Our predictive processor creates a model of the universe via minimizing free energy. We can force the predictive processor to think in terms of the abstract concepts of our choosing by pointing a bunch of heuristics at a small region.
Consider the concept of sex. The most obvious way to program it is to have two adjacent clusters of neurons. One activates in response to femaleness and deactivates in response to maleness. The other activates in response to maleness and deactivates in response to femaleness. Activating one cluster suppresses the other cluster and vice versa. Point all our male heuristics (like broad shoulders and a deep voice) toward the male cluster and all our female clusters (like breasts and variable tonal inflection) toward the female cluster. We now have a useful ontology for navigating human culture.
We have also programmed our predictive processor to be prejudiced against transsexuals and extremely prejudiced against nonbinary people. Our predictive processor wants sexual deviants—anyone who behaves unexpectedly for their sex—to literally not exist.
And that, I think, is why sexual deviants (such as gays) used to be sent to death camps.
Credits
Thanks Justis for helping edit this.
Your comment is a good one. I want to give it the treatment it deserves. There are a few ways I can better explain what I'm attempting to get at in my original post, and I'm not sure what the best approach is.
Instead of addressing you point-by-point, I'm going to try backing up and looking at the bigger picture.
The Orthogonality Thesis
I think that the most important thing you take issue with is my claim that PP violates the orthogonality thesis. Well, I also claim that PP is (in some abstract mathematical sense) equivalent to backpropagation. If PP violates the orthogonality thesis then I should be able to provide an example of how backpropagation violates the orthogonality thesis too.
Consider a backpropagation-based feed-forward neural network. Our FFNN is the standard multilayer perceptron (perhaps with improvements such as an attention mechanism). The FFNN has some input sensors which read data from the real world. These can be cameras, microphones and an Internet connection. The FFNN takes actions on the outside work via its output nodes. Its output nodes are hooked up to robots.
We train our FFNN via backpropagation. We feed in examples of sensory information. The FFNN generates actions. Then we calculate the error between what we want the FFNN to output and what the FFNN actually did output. Then we use the backpropagation algorithm to adjust the internal weights of the FFNN.
Is there anything we can't teach the FFNN via this method?
We can teach it play chess, build cars, take over the world and disassemble stars. But there is one thing we can't teach it to do: We can't teach it to maximize its own error function. It's not just physically impossible. It's a logical contradiction.

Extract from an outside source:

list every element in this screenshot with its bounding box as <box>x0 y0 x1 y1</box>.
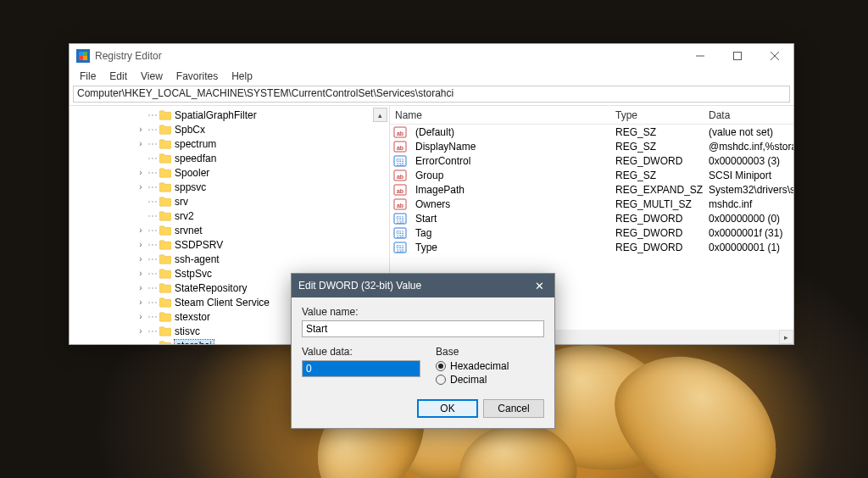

Given sufficient data, a FFNN can map any reasonably behaved function from F:A→B. But it can't necessarily map any function F:F,A→B, because self-reference imposes a cyclic constrant.
If you build a FFNN in the real world and want it to optimize the real world…well, the FFNN is part of the real world. That causes a self-reference, which constrains the freedom of the orthogonality thesis.
I don't expect this explanation to fully answer all of your objections, but I hope it gets us closer to understanding each other.
Clarifying my original post
You write "I don't currently understand how PP does RL". I'm not claiming that PP does RL. PP can do RL, but that's not important. The biological neural network model in my original post is getting trained simultaneously by two different algorithms with two different optimization targets. The PP algorithm is running at all times and is training the neural network to minimize surprise. The RL algorithm is activated intermittently and trains the neural network to take actions that produce squirts of dopamine.
You're right. The model I've described only does local gradient descent (of surprise, not error). It doesn't do strategic planning (unless it developed emergent complex machinery to do so).